In the entries below, count every line that has the string "votre", and answer with that count alone.

== Data in this exercise ==

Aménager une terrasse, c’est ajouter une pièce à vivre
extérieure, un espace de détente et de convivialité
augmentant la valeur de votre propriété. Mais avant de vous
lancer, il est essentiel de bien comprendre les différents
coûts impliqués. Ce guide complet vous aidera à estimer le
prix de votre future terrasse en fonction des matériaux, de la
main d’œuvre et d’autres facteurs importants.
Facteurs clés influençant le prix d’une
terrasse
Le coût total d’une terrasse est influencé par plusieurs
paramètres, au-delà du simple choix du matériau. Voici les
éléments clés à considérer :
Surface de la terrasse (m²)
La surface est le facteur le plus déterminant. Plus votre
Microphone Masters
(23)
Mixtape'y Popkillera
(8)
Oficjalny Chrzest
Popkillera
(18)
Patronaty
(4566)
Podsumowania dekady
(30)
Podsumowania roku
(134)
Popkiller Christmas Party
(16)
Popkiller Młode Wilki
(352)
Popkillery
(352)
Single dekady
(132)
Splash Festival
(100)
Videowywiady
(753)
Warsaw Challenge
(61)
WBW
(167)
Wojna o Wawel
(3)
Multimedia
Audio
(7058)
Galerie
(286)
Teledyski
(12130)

===
== Data in this exercise ==

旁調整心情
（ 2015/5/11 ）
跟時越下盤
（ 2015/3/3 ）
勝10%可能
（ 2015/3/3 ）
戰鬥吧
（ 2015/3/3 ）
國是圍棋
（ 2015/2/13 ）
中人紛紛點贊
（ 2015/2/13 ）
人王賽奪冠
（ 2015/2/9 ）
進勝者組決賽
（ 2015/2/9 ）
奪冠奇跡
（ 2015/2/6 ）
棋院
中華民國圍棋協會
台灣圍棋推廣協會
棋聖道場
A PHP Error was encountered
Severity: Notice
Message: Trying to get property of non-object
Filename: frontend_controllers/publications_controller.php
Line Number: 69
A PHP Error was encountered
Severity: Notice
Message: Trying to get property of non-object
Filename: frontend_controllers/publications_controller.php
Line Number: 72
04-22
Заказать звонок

===

• **Your response**
3